LISTED RECORDS section start

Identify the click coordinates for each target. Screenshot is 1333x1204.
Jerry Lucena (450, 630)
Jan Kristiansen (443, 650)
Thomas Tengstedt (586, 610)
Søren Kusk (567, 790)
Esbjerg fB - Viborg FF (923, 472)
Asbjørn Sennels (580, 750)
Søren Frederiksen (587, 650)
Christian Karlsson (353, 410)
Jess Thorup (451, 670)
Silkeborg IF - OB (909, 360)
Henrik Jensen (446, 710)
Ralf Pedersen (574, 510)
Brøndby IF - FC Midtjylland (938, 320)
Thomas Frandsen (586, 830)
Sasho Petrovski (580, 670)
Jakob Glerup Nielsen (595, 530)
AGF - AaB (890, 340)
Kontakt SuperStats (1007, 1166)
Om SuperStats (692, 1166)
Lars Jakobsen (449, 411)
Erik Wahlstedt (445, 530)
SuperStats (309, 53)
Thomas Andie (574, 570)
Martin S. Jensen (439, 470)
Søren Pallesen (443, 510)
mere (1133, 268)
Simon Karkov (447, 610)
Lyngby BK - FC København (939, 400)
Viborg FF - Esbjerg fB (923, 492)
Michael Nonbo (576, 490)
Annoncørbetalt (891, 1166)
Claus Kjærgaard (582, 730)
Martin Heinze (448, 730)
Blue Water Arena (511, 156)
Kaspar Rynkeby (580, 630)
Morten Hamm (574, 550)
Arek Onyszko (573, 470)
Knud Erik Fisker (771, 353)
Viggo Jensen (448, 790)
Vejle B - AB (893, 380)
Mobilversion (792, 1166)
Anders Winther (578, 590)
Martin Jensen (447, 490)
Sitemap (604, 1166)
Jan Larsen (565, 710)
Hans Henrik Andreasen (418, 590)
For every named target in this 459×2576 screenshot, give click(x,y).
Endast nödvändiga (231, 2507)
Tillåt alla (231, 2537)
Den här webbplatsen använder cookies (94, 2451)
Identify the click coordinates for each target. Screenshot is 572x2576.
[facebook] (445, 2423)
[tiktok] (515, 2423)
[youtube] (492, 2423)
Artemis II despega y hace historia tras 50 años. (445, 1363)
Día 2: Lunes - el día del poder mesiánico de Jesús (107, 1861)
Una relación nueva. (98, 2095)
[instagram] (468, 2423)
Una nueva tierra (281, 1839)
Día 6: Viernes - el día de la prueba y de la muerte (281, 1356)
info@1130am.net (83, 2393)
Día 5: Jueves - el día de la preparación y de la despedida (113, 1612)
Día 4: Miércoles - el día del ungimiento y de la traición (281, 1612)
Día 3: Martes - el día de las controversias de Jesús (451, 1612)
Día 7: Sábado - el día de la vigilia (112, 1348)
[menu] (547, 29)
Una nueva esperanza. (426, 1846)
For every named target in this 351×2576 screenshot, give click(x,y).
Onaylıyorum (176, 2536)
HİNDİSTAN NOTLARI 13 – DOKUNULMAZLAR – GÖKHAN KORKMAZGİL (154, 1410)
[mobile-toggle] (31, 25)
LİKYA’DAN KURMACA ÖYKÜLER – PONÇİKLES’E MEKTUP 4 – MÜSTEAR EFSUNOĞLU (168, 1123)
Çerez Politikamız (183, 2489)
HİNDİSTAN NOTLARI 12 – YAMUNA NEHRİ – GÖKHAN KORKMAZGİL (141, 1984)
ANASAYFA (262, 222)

LISTED RECORDS section end

WHAT IS NEEDED:
Transcribe the records above exactly, beginning at the line that contains "Silkeborg IF - OB (909, 360)" and ending with the line that contains "Screenshot is 572x2576.", both included, and nothing else.

WRITTEN SOLUTION:
Silkeborg IF - OB (909, 360)
Henrik Jensen (446, 710)
Ralf Pedersen (574, 510)
Brøndby IF - FC Midtjylland (938, 320)
Thomas Frandsen (586, 830)
Sasho Petrovski (580, 670)
Jakob Glerup Nielsen (595, 530)
AGF - AaB (890, 340)
Kontakt SuperStats (1007, 1166)
Om SuperStats (692, 1166)
Lars Jakobsen (449, 411)
Erik Wahlstedt (445, 530)
SuperStats (309, 53)
Thomas Andie (574, 570)
Martin S. Jensen (439, 470)
Søren Pallesen (443, 510)
mere (1133, 268)
Simon Karkov (447, 610)
Lyngby BK - FC København (939, 400)
Viborg FF - Esbjerg fB (923, 492)
Michael Nonbo (576, 490)
Annoncørbetalt (891, 1166)
Claus Kjærgaard (582, 730)
Martin Heinze (448, 730)
Blue Water Arena (511, 156)
Kaspar Rynkeby (580, 630)
Morten Hamm (574, 550)
Arek Onyszko (573, 470)
Knud Erik Fisker (771, 353)
Viggo Jensen (448, 790)
Vejle B - AB (893, 380)
Mobilversion (792, 1166)
Anders Winther (578, 590)
Martin Jensen (447, 490)
Sitemap (604, 1166)
Jan Larsen (565, 710)
Hans Henrik Andreasen (418, 590)
For every named target in this 459×2576 screenshot, give click(x,y).
Endast nödvändiga (231, 2507)
Tillåt alla (231, 2537)
Den här webbplatsen använder cookies (94, 2451)
Identify the click coordinates for each target. Screenshot is 572x2576.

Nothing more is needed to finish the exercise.